Uma coleira mastigada em uma das extremidades, faltando dois
botões, uma desajeitada cama de cachorro e uma escudela de água
que se encontra fendada na borda.
Deixo para você metade de uma
bola de borracha, uma boneca rasgada, que você vai encontrar
debaixo da geladeira, um ratinho de borracha sem apito, que está
debaixo do fogão da cozinha e uma porção de ossos enterrados no
canteiro de rosas e sob o assoalho de minha cama. Além disso, eu
deixo para você a memória, que, aliás são muitas.

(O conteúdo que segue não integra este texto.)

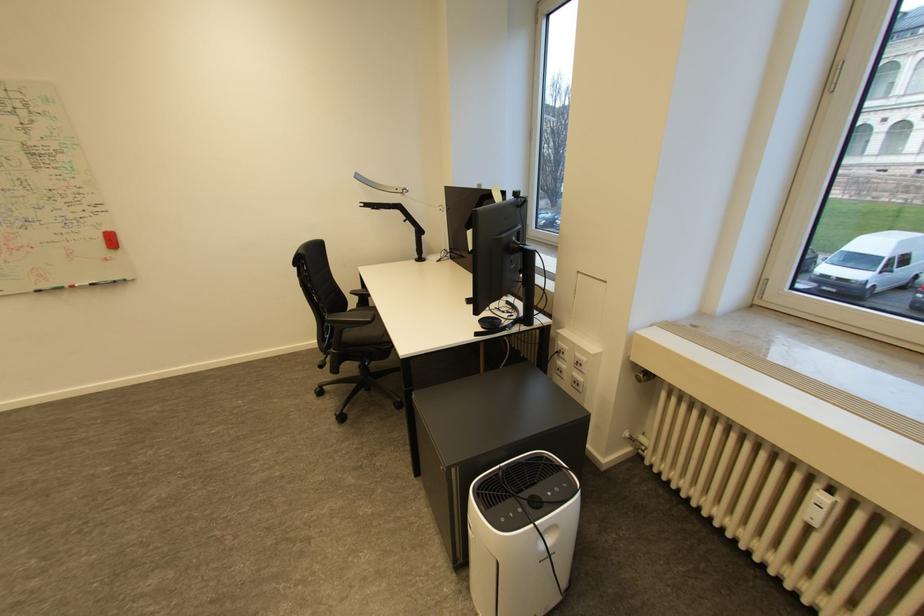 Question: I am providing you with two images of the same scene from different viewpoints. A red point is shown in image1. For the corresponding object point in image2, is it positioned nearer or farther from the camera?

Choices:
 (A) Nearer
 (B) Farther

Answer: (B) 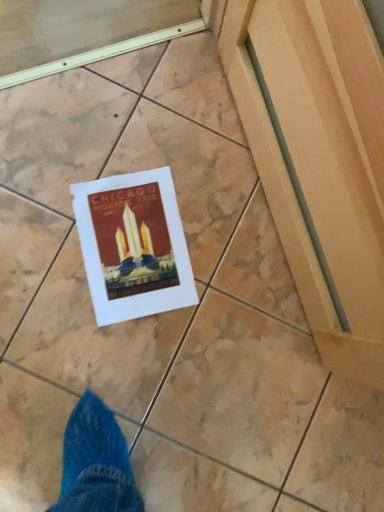 Image resolution: width=384 pixels, height=512 pixels. Identify the location of spots to the right of matte paper postcard at center. (221, 308).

Deixo para você a memória de
dois enormes olhos marrons, a memória de uma caudinha curta e
espetada, de nariz molhado e de choradeiras atrás da porta.
Deixo
para você uma mancha no tapete da sala de estar junto á janela,
quando nas tardes de inverno eu me apropriava daquele lugar,
como se fosse meu, e me enrolava feito uma bolinha para pegar um
pouco de sol.
Deixo para você um tapete
esfarrapado em frente à sua cadeira preferida, o qual nunca foi
concertado com o tipo de linha certo, essa é a verdade. Eu o
mastiguei todinho, quando tinha ainda cinco meses de idade,
lembra-se? Também deixo para você a memória da primeira
surra que levei e também todo o meu esquecimento.
Deixo para você um esconderijo
que fiz no jardim, debaixo dos arbustos perto da varanda da
frente, onde eu encontrava asilo durante aqueles dias de verão.
Ele deve estar cheio de folhas agora, e, por isso, talvez, você
tenha dificuldade em me encontrar. Sinto muito!
Deixo, também, e só para você,
o barulho que eu fazia ao sair correndo sobre as folhas de
outubro, quando nós vagabundeávamos pelo bosque.
Deixo,
ainda, a lembrança de momentos pelas manhãs quando
saíamos juntos pela margem do riacho, e você me dava aqueles
biscoitos de baunilha. Recordo-me das suas risadas, porque eu
não conseguia alcançar aquele coelho impertinente. Deixo-lhe
como herança minha devoção, minha simpatia, meu apoio quando as
coisas não andavam bem; meus latidos quando você levantava a voz
aborrecido... e minha frustração por você ter ralhado comigo
todas as vezes que eu colocava o nariz debaixo da cauda. Eu
nunca fui à igreja e nunca escutei um sermão. No entanto, mesmo
sem haver falado sequer uma palavra em toda a minha vida, deixo
para você o exemplo de paciência, de amor e compreensão.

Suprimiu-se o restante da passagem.